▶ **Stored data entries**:
--- --- ---
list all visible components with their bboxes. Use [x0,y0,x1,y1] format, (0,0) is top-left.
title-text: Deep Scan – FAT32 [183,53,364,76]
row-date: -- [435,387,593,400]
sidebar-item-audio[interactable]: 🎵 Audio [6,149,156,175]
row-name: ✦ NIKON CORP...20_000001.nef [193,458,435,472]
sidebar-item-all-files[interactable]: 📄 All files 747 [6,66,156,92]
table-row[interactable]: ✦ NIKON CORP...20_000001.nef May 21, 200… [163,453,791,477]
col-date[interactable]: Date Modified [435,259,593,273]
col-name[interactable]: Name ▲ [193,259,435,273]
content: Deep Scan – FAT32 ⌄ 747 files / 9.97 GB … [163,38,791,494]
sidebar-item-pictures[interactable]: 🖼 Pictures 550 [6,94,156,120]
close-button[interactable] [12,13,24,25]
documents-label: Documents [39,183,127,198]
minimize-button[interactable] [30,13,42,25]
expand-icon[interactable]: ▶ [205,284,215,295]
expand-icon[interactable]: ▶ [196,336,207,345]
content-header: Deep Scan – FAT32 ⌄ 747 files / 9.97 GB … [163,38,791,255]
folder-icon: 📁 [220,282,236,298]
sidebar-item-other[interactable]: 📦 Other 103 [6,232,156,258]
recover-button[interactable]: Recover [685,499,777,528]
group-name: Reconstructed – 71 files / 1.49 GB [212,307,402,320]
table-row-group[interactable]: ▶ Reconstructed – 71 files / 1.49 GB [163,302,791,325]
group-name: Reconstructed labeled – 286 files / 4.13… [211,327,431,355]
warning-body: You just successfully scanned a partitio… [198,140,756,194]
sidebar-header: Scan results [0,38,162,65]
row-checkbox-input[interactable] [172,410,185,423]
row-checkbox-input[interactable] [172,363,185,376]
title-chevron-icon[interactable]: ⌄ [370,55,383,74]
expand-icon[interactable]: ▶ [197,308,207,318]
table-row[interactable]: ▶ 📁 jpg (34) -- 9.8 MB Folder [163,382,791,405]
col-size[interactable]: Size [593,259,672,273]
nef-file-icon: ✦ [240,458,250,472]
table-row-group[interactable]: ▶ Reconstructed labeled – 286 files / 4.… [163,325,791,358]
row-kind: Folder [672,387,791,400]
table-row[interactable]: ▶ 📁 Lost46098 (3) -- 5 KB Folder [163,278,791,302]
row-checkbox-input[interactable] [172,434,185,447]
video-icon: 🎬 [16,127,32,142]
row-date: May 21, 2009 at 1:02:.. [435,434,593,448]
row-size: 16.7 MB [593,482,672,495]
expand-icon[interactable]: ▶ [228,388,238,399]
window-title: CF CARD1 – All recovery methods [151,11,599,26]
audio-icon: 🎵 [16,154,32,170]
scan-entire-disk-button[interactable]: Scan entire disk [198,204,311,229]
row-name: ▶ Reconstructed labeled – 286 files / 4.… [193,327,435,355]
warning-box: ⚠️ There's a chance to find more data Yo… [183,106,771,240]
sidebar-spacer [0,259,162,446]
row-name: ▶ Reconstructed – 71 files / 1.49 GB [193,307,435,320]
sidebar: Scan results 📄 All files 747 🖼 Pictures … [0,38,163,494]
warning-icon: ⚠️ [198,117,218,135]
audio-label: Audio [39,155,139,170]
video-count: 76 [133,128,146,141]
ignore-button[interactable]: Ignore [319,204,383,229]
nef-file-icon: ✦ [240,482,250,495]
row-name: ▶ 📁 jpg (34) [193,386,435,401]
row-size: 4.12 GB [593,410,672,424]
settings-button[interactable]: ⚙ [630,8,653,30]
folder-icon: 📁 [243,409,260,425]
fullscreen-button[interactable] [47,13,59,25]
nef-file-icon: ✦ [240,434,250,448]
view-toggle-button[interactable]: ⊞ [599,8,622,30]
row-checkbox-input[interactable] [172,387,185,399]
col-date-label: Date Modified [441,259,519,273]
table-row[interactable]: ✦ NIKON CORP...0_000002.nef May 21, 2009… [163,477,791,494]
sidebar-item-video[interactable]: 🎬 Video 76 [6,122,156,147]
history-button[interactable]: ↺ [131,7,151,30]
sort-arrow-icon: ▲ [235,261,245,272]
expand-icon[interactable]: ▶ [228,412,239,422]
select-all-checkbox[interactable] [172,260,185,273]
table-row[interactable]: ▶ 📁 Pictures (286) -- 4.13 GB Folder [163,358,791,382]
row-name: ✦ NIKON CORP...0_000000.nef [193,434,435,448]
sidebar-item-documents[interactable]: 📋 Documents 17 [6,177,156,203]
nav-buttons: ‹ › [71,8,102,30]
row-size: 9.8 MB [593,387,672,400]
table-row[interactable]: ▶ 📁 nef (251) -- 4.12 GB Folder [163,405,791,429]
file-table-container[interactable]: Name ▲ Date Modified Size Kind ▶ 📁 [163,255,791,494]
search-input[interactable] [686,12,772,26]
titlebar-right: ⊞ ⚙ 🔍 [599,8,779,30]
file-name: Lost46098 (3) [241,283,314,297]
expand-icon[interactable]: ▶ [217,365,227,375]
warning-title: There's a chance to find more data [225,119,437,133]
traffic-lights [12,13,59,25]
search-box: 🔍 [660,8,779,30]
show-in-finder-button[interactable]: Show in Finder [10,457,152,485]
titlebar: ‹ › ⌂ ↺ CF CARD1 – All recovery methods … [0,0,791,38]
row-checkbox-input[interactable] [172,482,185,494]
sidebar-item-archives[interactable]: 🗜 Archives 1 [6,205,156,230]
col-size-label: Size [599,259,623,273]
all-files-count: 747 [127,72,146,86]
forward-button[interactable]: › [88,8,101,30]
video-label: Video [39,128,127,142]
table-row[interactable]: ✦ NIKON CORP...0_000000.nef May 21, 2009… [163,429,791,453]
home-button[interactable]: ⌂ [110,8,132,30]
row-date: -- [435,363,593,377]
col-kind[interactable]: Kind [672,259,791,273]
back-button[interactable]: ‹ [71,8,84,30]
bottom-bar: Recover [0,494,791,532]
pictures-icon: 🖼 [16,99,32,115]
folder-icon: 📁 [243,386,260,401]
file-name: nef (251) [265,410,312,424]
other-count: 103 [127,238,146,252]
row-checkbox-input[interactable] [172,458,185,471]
--- --- ---
▶ **What you need to do**: Every line above is to be duplicated exactly as shown.

▶ **Response below**:
list all visible components with their bboxes. Use [x0,y0,x1,y1] format, (0,0) is top-left.
title-text: Deep Scan – FAT32 [183,53,364,76]
row-date: -- [435,387,593,400]
sidebar-item-audio[interactable]: 🎵 Audio [6,149,156,175]
row-name: ✦ NIKON CORP...20_000001.nef [193,458,435,472]
sidebar-item-all-files[interactable]: 📄 All files 747 [6,66,156,92]
table-row[interactable]: ✦ NIKON CORP...20_000001.nef May 21, 200… [163,453,791,477]
col-date[interactable]: Date Modified [435,259,593,273]
col-name[interactable]: Name ▲ [193,259,435,273]
content: Deep Scan – FAT32 ⌄ 747 files / 9.97 GB … [163,38,791,494]
sidebar-item-pictures[interactable]: 🖼 Pictures 550 [6,94,156,120]
close-button[interactable] [12,13,24,25]
documents-label: Documents [39,183,127,198]
minimize-button[interactable] [30,13,42,25]
expand-icon[interactable]: ▶ [205,284,215,295]
expand-icon[interactable]: ▶ [196,336,207,345]
content-header: Deep Scan – FAT32 ⌄ 747 files / 9.97 GB … [163,38,791,255]
folder-icon: 📁 [220,282,236,298]
sidebar-item-other[interactable]: 📦 Other 103 [6,232,156,258]
recover-button[interactable]: Recover [685,499,777,528]
group-name: Reconstructed – 71 files / 1.49 GB [212,307,402,320]
table-row-group[interactable]: ▶ Reconstructed – 71 files / 1.49 GB [163,302,791,325]
group-name: Reconstructed labeled – 286 files / 4.13… [211,327,431,355]
warning-body: You just successfully scanned a partitio… [198,140,756,194]
sidebar-header: Scan results [0,38,162,65]
row-checkbox-input[interactable] [172,410,185,423]
row-checkbox-input[interactable] [172,363,185,376]
title-chevron-icon[interactable]: ⌄ [370,55,383,74]
expand-icon[interactable]: ▶ [197,308,207,318]
table-row[interactable]: ▶ 📁 jpg (34) -- 9.8 MB Folder [163,382,791,405]
col-size[interactable]: Size [593,259,672,273]
nef-file-icon: ✦ [240,458,250,472]
table-row-group[interactable]: ▶ Reconstructed labeled – 286 files / 4.… [163,325,791,358]
row-kind: Folder [672,387,791,400]
table-row[interactable]: ▶ 📁 Lost46098 (3) -- 5 KB Folder [163,278,791,302]
row-checkbox-input[interactable] [172,434,185,447]
video-icon: 🎬 [16,127,32,142]
row-date: May 21, 2009 at 1:02:.. [435,434,593,448]
row-size: 16.7 MB [593,482,672,495]
expand-icon[interactable]: ▶ [228,388,238,399]
window-title: CF CARD1 – All recovery methods [151,11,599,26]
audio-icon: 🎵 [16,154,32,170]
scan-entire-disk-button[interactable]: Scan entire disk [198,204,311,229]
row-name: ▶ Reconstructed labeled – 286 files / 4.… [193,327,435,355]
warning-box: ⚠️ There's a chance to find more data Yo… [183,106,771,240]
sidebar-spacer [0,259,162,446]
row-name: ▶ Reconstructed – 71 files / 1.49 GB [193,307,435,320]
sidebar: Scan results 📄 All files 747 🖼 Pictures … [0,38,163,494]
warning-icon: ⚠️ [198,117,218,135]
audio-label: Audio [39,155,139,170]
video-count: 76 [133,128,146,141]
ignore-button[interactable]: Ignore [319,204,383,229]
nef-file-icon: ✦ [240,482,250,495]
row-name: ▶ 📁 jpg (34) [193,386,435,401]
row-size: 4.12 GB [593,410,672,424]
settings-button[interactable]: ⚙ [630,8,653,30]
folder-icon: 📁 [243,409,260,425]
fullscreen-button[interactable] [47,13,59,25]
nef-file-icon: ✦ [240,434,250,448]
view-toggle-button[interactable]: ⊞ [599,8,622,30]
row-checkbox-input[interactable] [172,387,185,399]
col-date-label: Date Modified [441,259,519,273]
table-row[interactable]: ✦ NIKON CORP...0_000002.nef May 21, 2009… [163,477,791,494]
sidebar-item-video[interactable]: 🎬 Video 76 [6,122,156,147]
history-button[interactable]: ↺ [131,7,151,30]
sort-arrow-icon: ▲ [235,261,245,272]
expand-icon[interactable]: ▶ [228,412,239,422]
select-all-checkbox[interactable] [172,260,185,273]
table-row[interactable]: ▶ 📁 Pictures (286) -- 4.13 GB Folder [163,358,791,382]
row-name: ✦ NIKON CORP...0_000000.nef [193,434,435,448]
sidebar-item-documents[interactable]: 📋 Documents 17 [6,177,156,203]
nav-buttons: ‹ › [71,8,102,30]
row-size: 9.8 MB [593,387,672,400]
table-row[interactable]: ▶ 📁 nef (251) -- 4.12 GB Folder [163,405,791,429]
file-table-container[interactable]: Name ▲ Date Modified Size Kind ▶ 📁 [163,255,791,494]
search-input[interactable] [686,12,772,26]
titlebar-right: ⊞ ⚙ 🔍 [599,8,779,30]
file-name: Lost46098 (3) [241,283,314,297]
expand-icon[interactable]: ▶ [217,365,227,375]
warning-title: There's a chance to find more data [225,119,437,133]
traffic-lights [12,13,59,25]
search-box: 🔍 [660,8,779,30]
show-in-finder-button[interactable]: Show in Finder [10,457,152,485]
titlebar: ‹ › ⌂ ↺ CF CARD1 – All recovery methods … [0,0,791,38]
row-checkbox-input[interactable] [172,482,185,494]
sidebar-item-archives[interactable]: 🗜 Archives 1 [6,205,156,230]
col-size-label: Size [599,259,623,273]
all-files-count: 747 [127,72,146,86]
forward-button[interactable]: › [88,8,101,30]
video-label: Video [39,128,127,142]
table-row[interactable]: ✦ NIKON CORP...0_000000.nef May 21, 2009… [163,429,791,453]
home-button[interactable]: ⌂ [110,8,132,30]
row-date: -- [435,363,593,377]
col-kind[interactable]: Kind [672,259,791,273]
back-button[interactable]: ‹ [71,8,84,30]
bottom-bar: Recover [0,494,791,532]
pictures-icon: 🖼 [16,99,32,115]
folder-icon: 📁 [243,386,260,401]
file-name: nef (251) [265,410,312,424]
other-count: 103 [127,238,146,252]
row-checkbox-input[interactable] [172,458,185,471]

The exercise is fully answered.